Davaya konu sözleşmenin 1/a, 1/b, 3,5,6,7, ve 8. Maddeleri davalı aleyhine ancak davacı lehine çok ağır hükümler içerdiğinden, sözleşme serbest irade ile yapılmış olsa idi davalının bu taahhütler altına girmeyeceği açıktır. Dolayısıyla Türk Borçlar Kanunun belirtilen amir hükümleri gereğince yok hükmünde olan sözleşme maddelerine dayanılarak istenilen alacak ve cezai şart taleplerinin yasal dayanağı bulunmamaktadır. Kuşkusuz karşılıklı taahhütler içeren sözleşmelerde ifayı güvence altına almak için cezai şart öngörülmesi mümkündür ve geçerlidir. Ancak böyle bir düzenlemenin geçerliliği bunun sözleşmede taraf dengesi gözetilerek her iki tarafa adil yükümlülükler getirilmesi ve yine her iki taraf lehine cezai şart düzenlemesi ile mümkündür. Davanın dayanağını oluşturan sözleşme hükümleri davalının çalışma özgürlüğünü ve sözleşme serbestisi hakkını kısıtladığı için kişilik haklarını ihlal edici olduğu gibi; taraflar arası sözleşme dengesi gözetilmediğinden kamu düzenine de aykırı olduğundan sözleşmede dayanılan maddeler TBK uyarınca hükümsüzdür.
Davalı ile yapılan sözleşme tarihinde davalı 15 yaşında olup, sözleşmeyi davalıyı temsilen annesi imzalamıştır. Bir an için sözleşme hükümlerinin geçerli olduğu düşünülse dahi; davalı 18 yaşını doldurduğunda sözleşme hükümsüz hale gelmiş olup, davalı ile yeniden bir sözleşme yapılarak canlandırılması gerekir idi. Buna karşın davacı taraf sözleşmenin 5 senede bir kendiliğinden uzadığı iddiasına dayanmakta olup, esasen sözleşme davalının tam ehliyetli olduğu tarihten itibaren hükümsüzdür.
Tüm dosya kapsamı ve yukarıda açıklanan gerekçelerle; davanın dayanağı olan sözleşme hükümlerinin geçersizliği nedeniyle bu hükümlere dayanılarak davalıdan talepte bulunulamayacağından davacının davasının reddine, davalı karşı davacının ispatlanamayan davasının reddine karar verilerek aşağıdaki hüküm kurulmuştur.

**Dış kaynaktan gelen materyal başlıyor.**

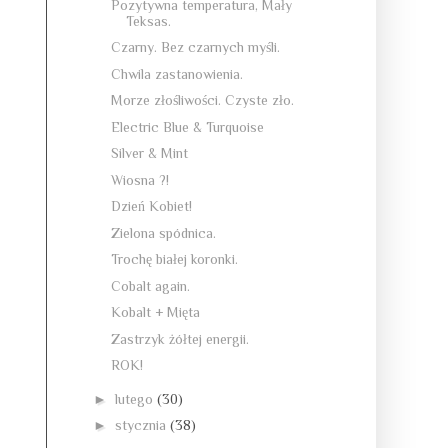
Pozytywna temperatura, Mały
Teksas.
Czarny. Bez czarnych myśli.
Chwila zastanowienia.
Morze złośliwości. Czyste zło.
Electric Blue & Turquoise
Silver & Mint
Wiosna ?!
Dzień Kobiet!
Zielona spódnica.
Trochę białej koronki.
Cobalt again.
Kobalt + Mięta
Zastrzyk żółtej energii.
ROK!
►
lutego
(30)
►
stycznia
(38)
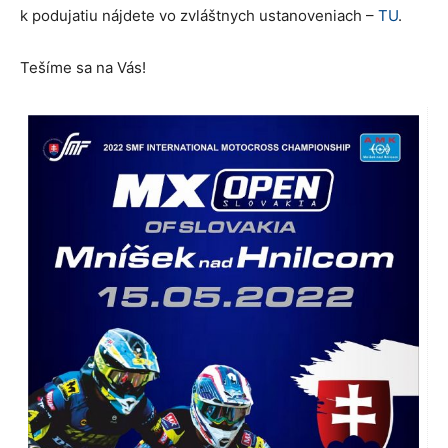
k podujatiu nájdete vo zvláštnych ustanoveniach –
TU
.
Tešíme sa na Vás!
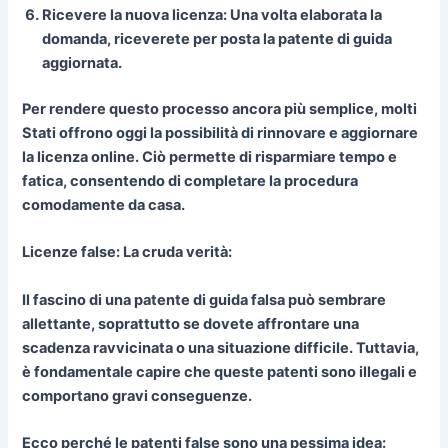
Ricevere la nuova licenza:
Una volta elaborata la
domanda, riceverete per posta la patente di guida
aggiornata.
Per rendere questo processo ancora più semplice, molti
Stati offrono oggi la possibilità di rinnovare e aggiornare
la licenza online. Ciò permette di risparmiare tempo e
fatica, consentendo di completare la procedura
comodamente da casa.
Licenze false: La cruda verità:
Il fascino di una patente di guida falsa può sembrare
allettante, soprattutto se dovete affrontare una
scadenza ravvicinata o una situazione difficile. Tuttavia,
è fondamentale capire che queste patenti sono illegali e
comportano gravi conseguenze.
Ecco perché le patenti false sono una pessima idea:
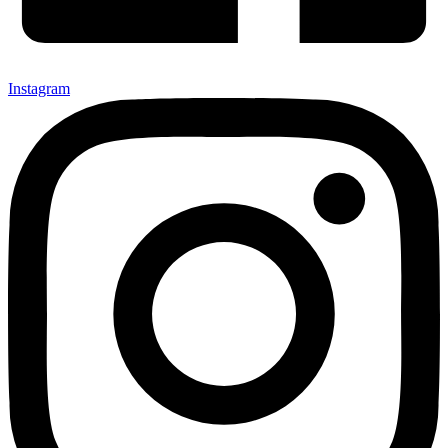
Instagram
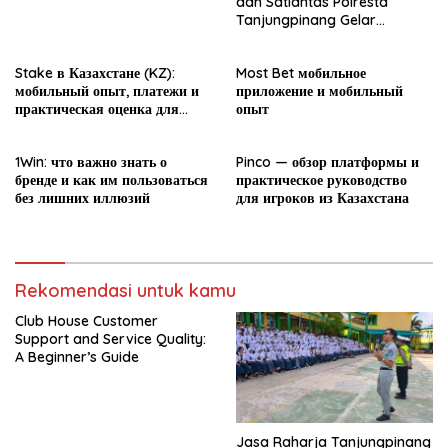
dan Satlantas Polresta
Tanjungpinang Gelar
Sosialisasi PPKL dalam
rangka MPLS
Stake в Казахстане (KZ):
Most Bet мобильное
мобильный опыт, платежи и
приложение и мобильный
практическая оценка для
опыт
новичка
1Win: что важно знать о
Pinco — обзор платформы и
бренде и как им пользоваться
практическое руководство
без лишних иллюзий
для игроков из Казахстана
Rekomendasi untuk kamu
Club House Customer
Support and Service Quality:
A Beginner’s Guide
Jasa Raharja Tanjungpinang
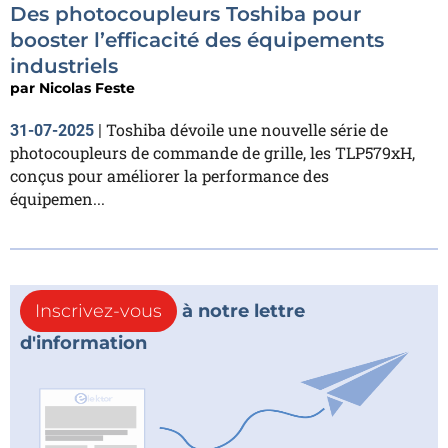
Des photocoupleurs Toshiba pour
booster l’efficacité des équipements
industriels
par
Nicolas Feste
Toshiba dévoile une nouvelle série de
31-07-2025
|
photocoupleurs de commande de grille, les TLP579xH,
conçus pour améliorer la performance des
équipemen...
Inscrivez-vous
à notre lettre
d'information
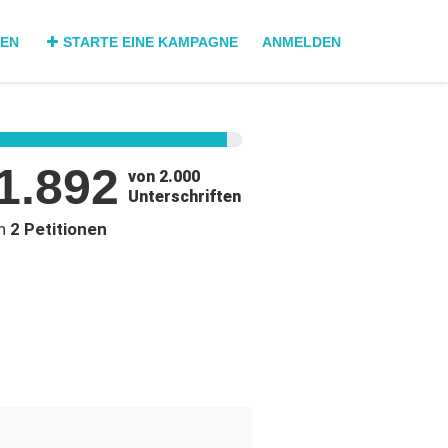
DEN
STARTE EINE KAMPAGNE
ANMELDEN
1.892
von 2.000
Unterschriften
in
2 Petitionen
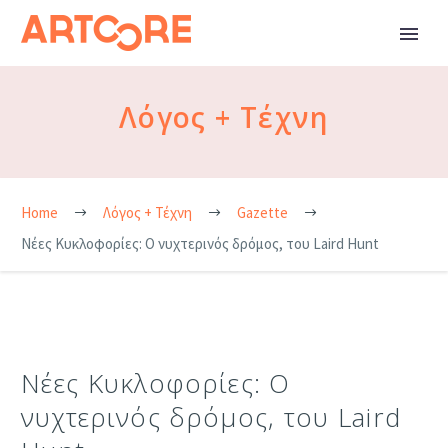
Λόγος + Τέχνη
Home
Λόγος + Τέχνη
Gazette
Νέες Κυκλοφορίες: Ο νυχτερινός δρόμος, του Laird Hunt
Νέες Κυκλοφορίες: Ο
νυχτερινός δρόμος, του Laird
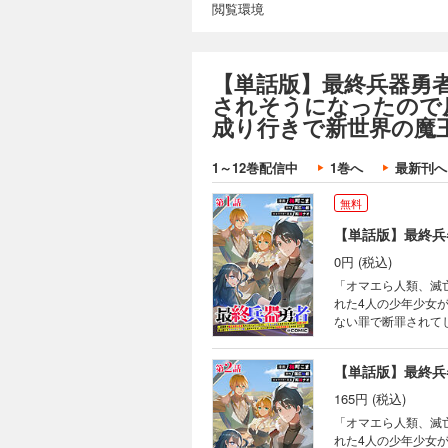
閲覧環境
【単話版】最終兵器勇
されそうになったので
成り行きで新世界の魔王
1～12巻配信中
1巻へ
最新刊へ
無料
0円 (税込)
「オマエら人類、滅亡決
れた4人の少年少女
ない罪で断罪されて
穀潰しと罵る王の姿
をもぎ取って、気ま
威扱いされてしまう!
幕！！
165円 (税込)
「オマエら人類、滅亡決
れた4人の少年少女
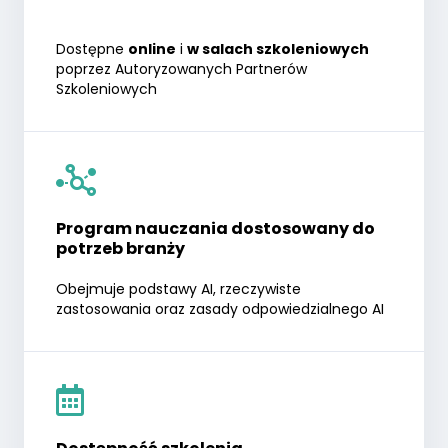
Dostępne
online
i
w salach szkoleniowych
poprzez Autoryzowanych Partnerów
Szkoleniowych
Program nauczania dostosowany do
potrzeb branży
Obejmuje podstawy AI, rzeczywiste
zastosowania oraz zasady odpowiedzialnego AI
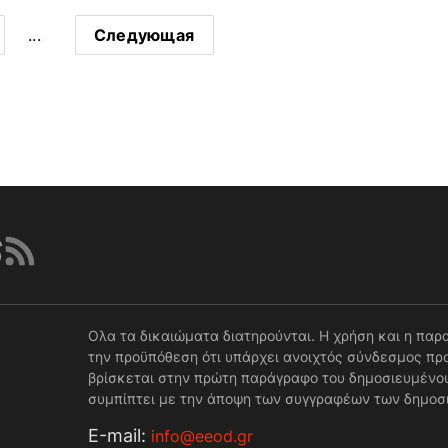
...
Следующая
Ολα τα δικαιώματα διατηρούνται. Η χρήση και η παρ
την προϋπόθεση ότι υπάρχει ανοιχτός σύνδεσμος προ
βρίσκεται στην πρώτη παράγραφο του δημοσιευμένου
συμπίπτει με την άποψη των συγγραφέων των δημοσ
Е-mail:
info@eeod.gr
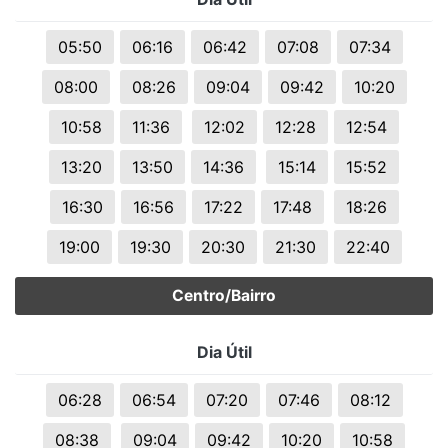
05:50
06:16
06:42
07:08
07:34
08:00
08:26
09:04
09:42
10:20
10:58
11:36
12:02
12:28
12:54
13:20
13:50
14:36
15:14
15:52
16:30
16:56
17:22
17:48
18:26
19:00
19:30
20:30
21:30
22:40
Centro/Bairro
Dia Útil
06:28
06:54
07:20
07:46
08:12
08:38
09:04
09:42
10:20
10:58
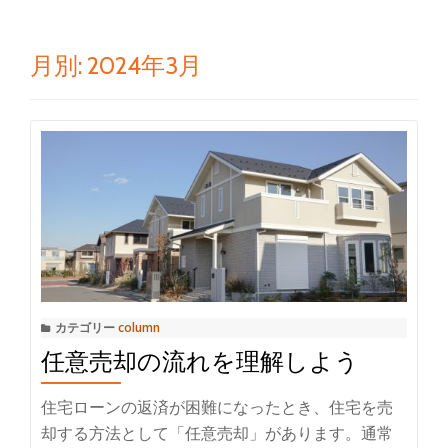
ゲ
ー
月別: 2024年3月
シ
ョ
ン
を
切
り
カテゴリー
column
任意売却の流れを理解しよう
替
住宅ローンの返済が困難になったとき、住宅を売
え
却する方法として「任意売却」があります。通常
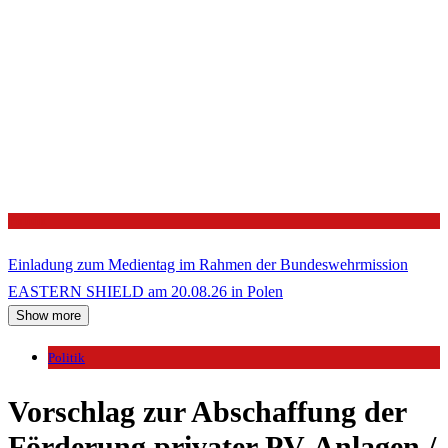
Politik
Einladung zum Medientag im Rahmen der Bundeswehrmission
EASTERN SHIELD am 20.08.26 in Polen
Show more
Politik
Vorschlag zur Abschaffung der
Förderung privater PV-Anlagen /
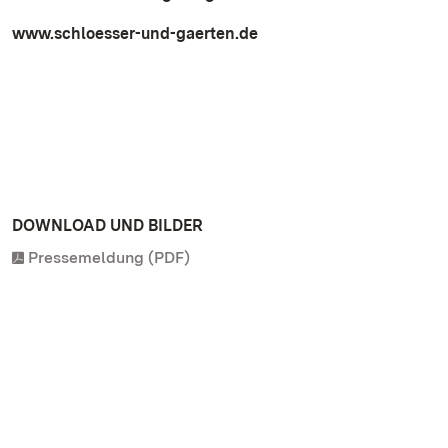
www.schloesser-und-gaerten.de
DOWNLOAD UND BILDER
Pressemeldung (PDF)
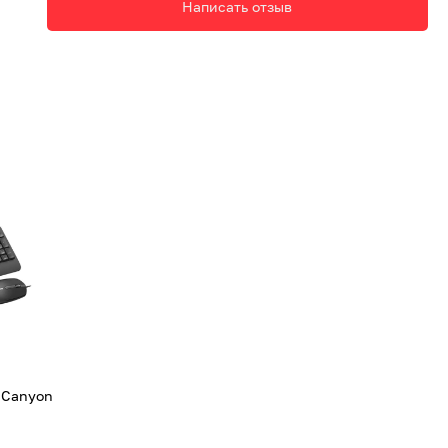
Написать отзыв
 Canyon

H Ü K Ü M : Yukarıda açıklanan gerekçe ile:
1-)Davanın REDDİNE,
2-)Karşı davanın REDDİNE,
ESAS DAVA YÖNÜNDEN;
3-Karar tarihinde yürürlükte bulunan harçlar tarifesi uyarınca alınması gereken 44,40 TL. harcın peşin alınan 59,78 TL. harçtan mahsubu ile fazla alınan 15,38 TL. harcın karar kesinleştiğinde istek halinde davacı-karşı davalı tarafa iadesine,
4-Davalı-karşı davacı yararına tayin ve takdir edilen 2.725,00TL. maktu vekalet ücretinin davacı-karşı davalıdan tahsiline, davalı-karşı davacıya verilmesine,
5-Davacı-karşı davalının yapmış olduğu yargılama masraflarının kendi üzerinde bırakılmasına,
6-Kalan gider avansının karar kesinleştiğinde yatıran tarafa iadesine,
KARŞI DAVA YÖNÜNDEN;
7-Karar tarihinde yürürlükte bulunan harçlar tarifesi uyarınca alınması gereken 44,40 TL. harcın peşin alınan 35,00 TL. harçtan eksik alınan 9,40 TL. harcın davalı-karşı davacıdan mahsubu ile hazineye irad kaydına,
8-Davacı-karşı davalı davasını vekille takip ettiğinden, Avukatlık asgari ücret tarifesi uyarınca vekalet ücreti asıl alacağı geçemeyeceğinden 1.000,00 TL. vekalet ücretinin davalı-karşı davacıdan alınarak davacı-karşı davalıya verilmesine,
9-Tarafların yapmış olduğu yargılama masraflarının kendi üzerinde bırakılmasına,
10- Taraflarca yatırılan gider avansının karar tebliğ işlemleri tamamlandıktan ve karar kesinleştikten sonra kullanılmayan kısmının yatıran ilgili tarafa resen iadesine,
Davacı vekili ve davalı vekilinin yüzüne karşı; gerekçeli kararın tebliğ tarihinden itibaren 2 hafta içinde Mahkememize sunulacak veya gönderilecek dilekçe ile istinaf yolu açık olmak üzere verilen karar açıkça okunup usulen anlatıldı.

Katip …
e-imza*

Hakim …
e-imza*

* Bu evrak 5070 Sayılı Elektronik İmza Kanunu hükümlerine uygun olarak elektronik imza ile imzalanmıştır.